**TASK DIRECTIONS**
Every line from the one with "Register Domain (115, 1629)" to the final line of the listing below should be repeated exactly, and only those.

**GIVEN DATA**
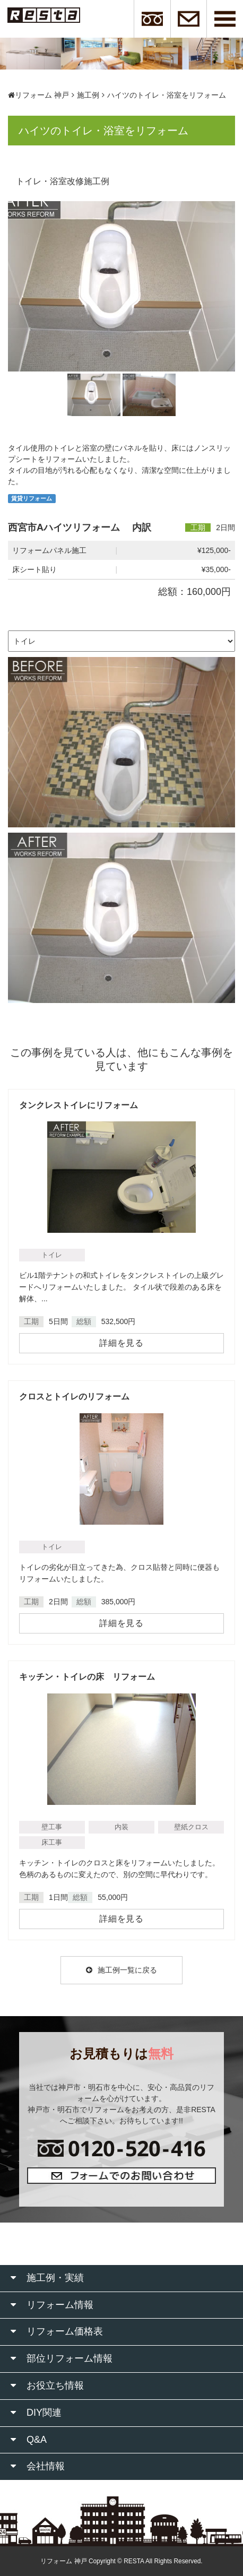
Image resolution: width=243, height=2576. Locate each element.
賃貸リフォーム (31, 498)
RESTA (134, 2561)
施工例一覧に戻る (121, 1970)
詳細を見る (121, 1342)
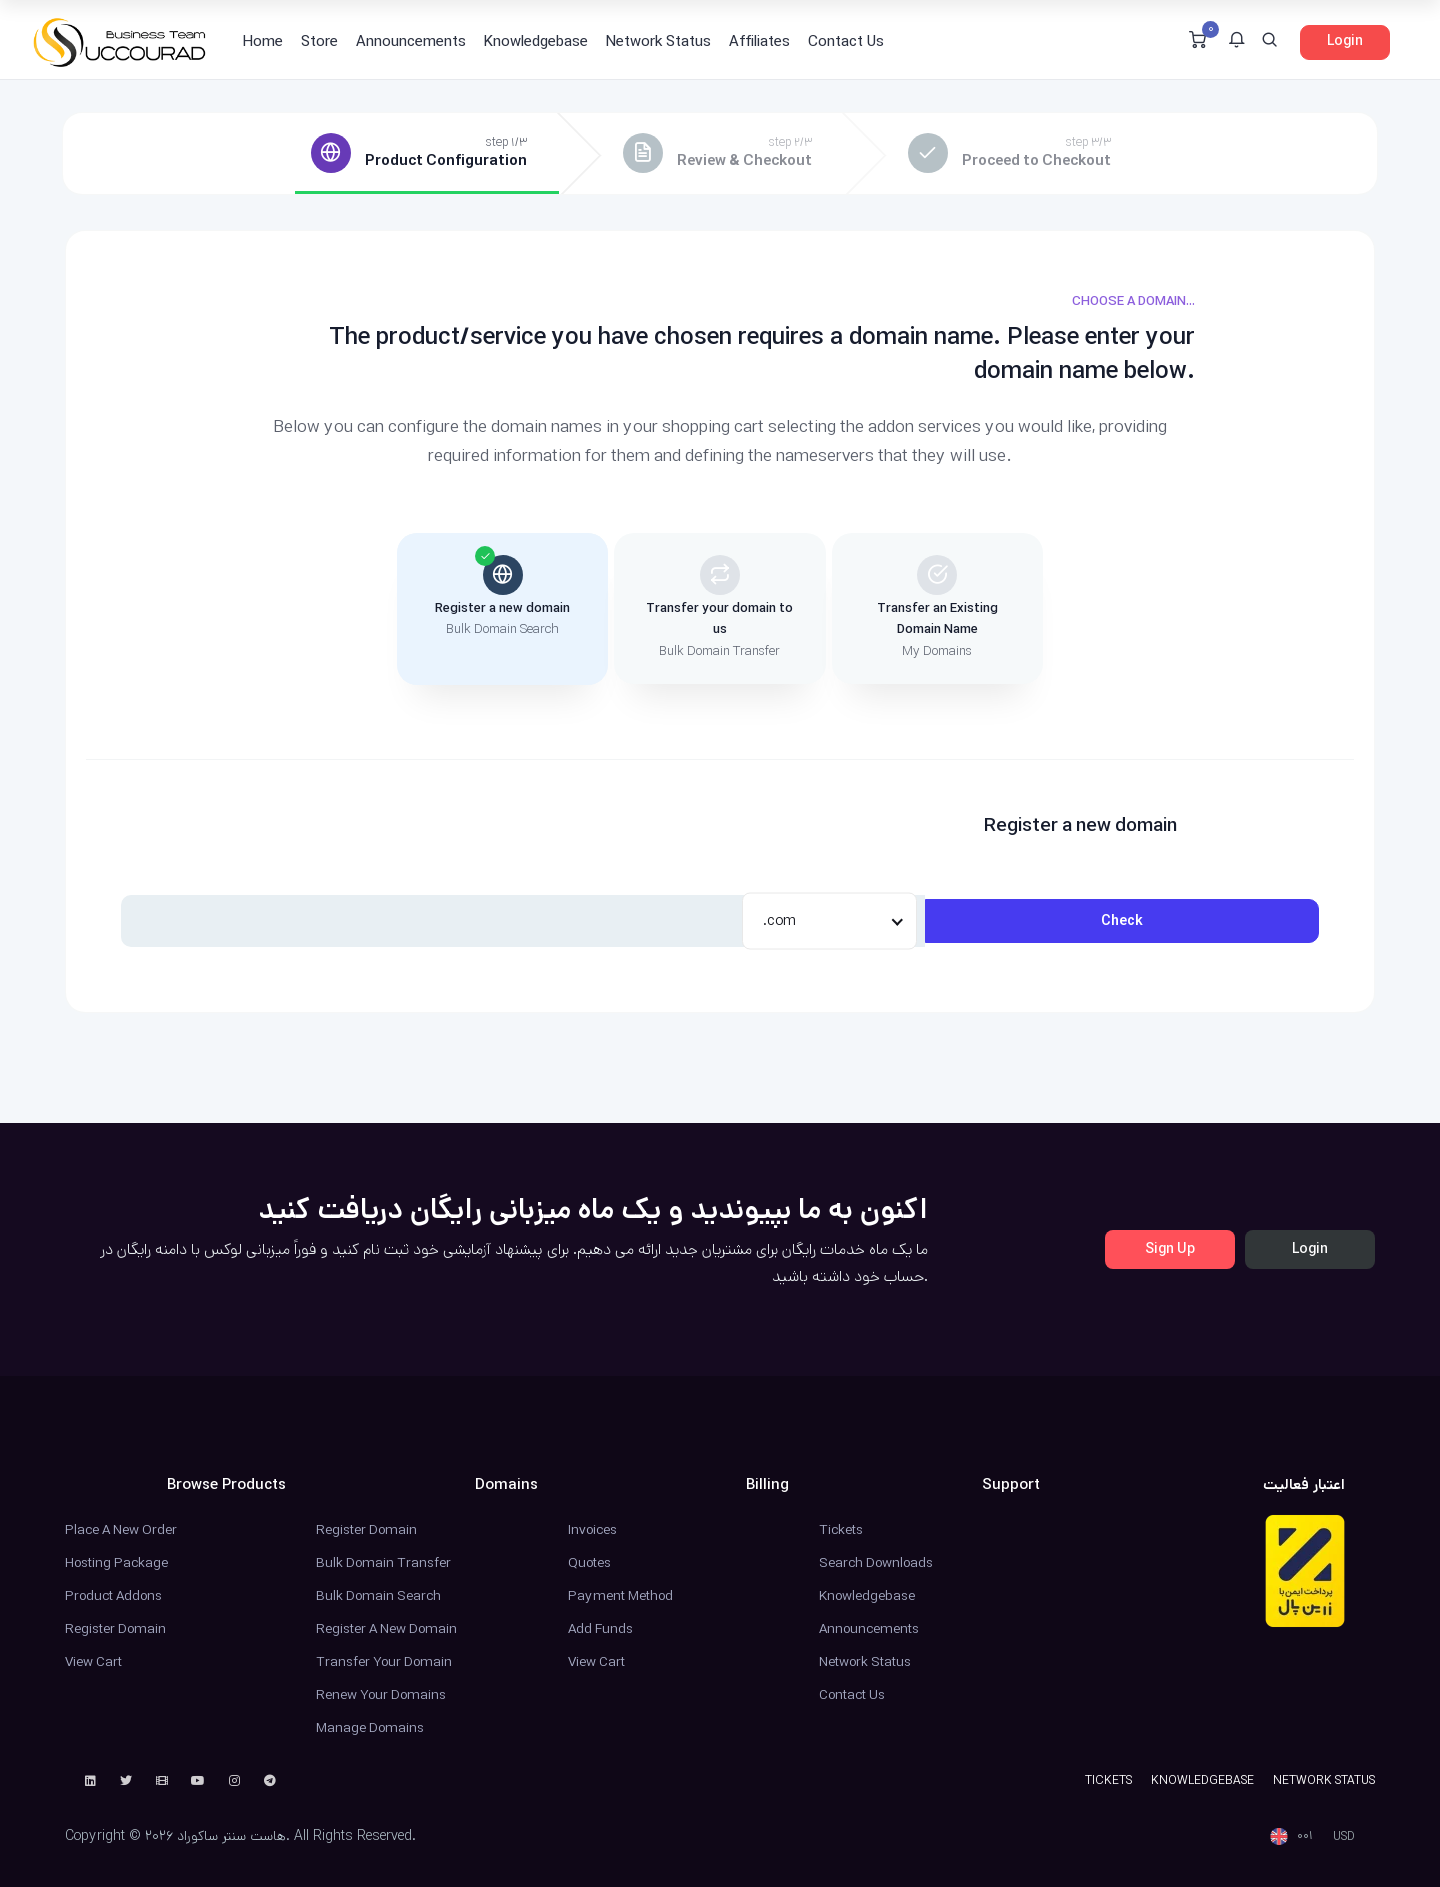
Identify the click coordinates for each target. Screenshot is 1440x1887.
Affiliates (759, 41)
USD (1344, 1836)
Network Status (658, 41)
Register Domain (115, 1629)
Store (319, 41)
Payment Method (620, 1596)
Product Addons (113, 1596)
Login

**RESULT FOR THIS EXERCISE**
Register Domain (115, 1629)
Store (319, 41)
Payment Method (620, 1596)
Product Addons (113, 1596)
Login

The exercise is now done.